((

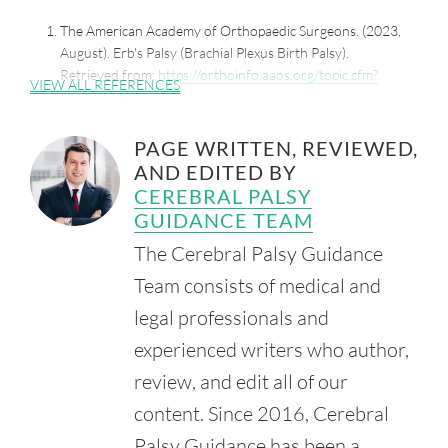
The American Academy of Orthopaedic Surgeons. (2023,
August). Erb's Palsy (Brachial Plexus Birth Palsy).
Retrieved from:
https://orthoinfo.aaos.org/topic.cfm?
VIEW ALL REFERENCES
topic=a00077
Chater, M., Camfield, P. and Camfield, C. (2004, October).
PAGE WRITTEN, REVIEWED,
Erb's Palsy - Who is to Blame and What Will Happen?
AND EDITED BY
Paediatr. Child Health. 9(8), 556-60.
Retrieved from:
CEREBRAL PALSY
https://www.ncbi.nlm.nih.gov/pmc/articles/PMC2724163/
GUIDANCE TEAM
Mahoney, J. (2013, April 18). Jury Awards Family $2.1M in
The Cerebral Palsy Guidance
Malpractice Case. The Daily Star.
Team consists of medical and
Retrieved from:
https://www.thedailystar.com/news/local_news/jury-
legal professionals and
awards-family-m-in-malpractice-case/article_3f65ea88-
experienced writers who author,
ee1e-501b-bc53-07d01abcb5c6.html
review, and edit all of our
content. Since 2016, Cerebral
Palsy Guidance has been a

))

Brief: Of the lines above, extract only those from the line with "Malpractice Case. The Daily Star." to the line with "ee1e-501b-bc53-07d01abcb5c6.html", both included, exactly as written.

Answer box:
Malpractice Case. The Daily Star.
Team consists of medical and
Retrieved from:
https://www.thedailystar.com/news/local_news/jury-
legal professionals and
awards-family-m-in-malpractice-case/article_3f65ea88-
experienced writers who author,
ee1e-501b-bc53-07d01abcb5c6.html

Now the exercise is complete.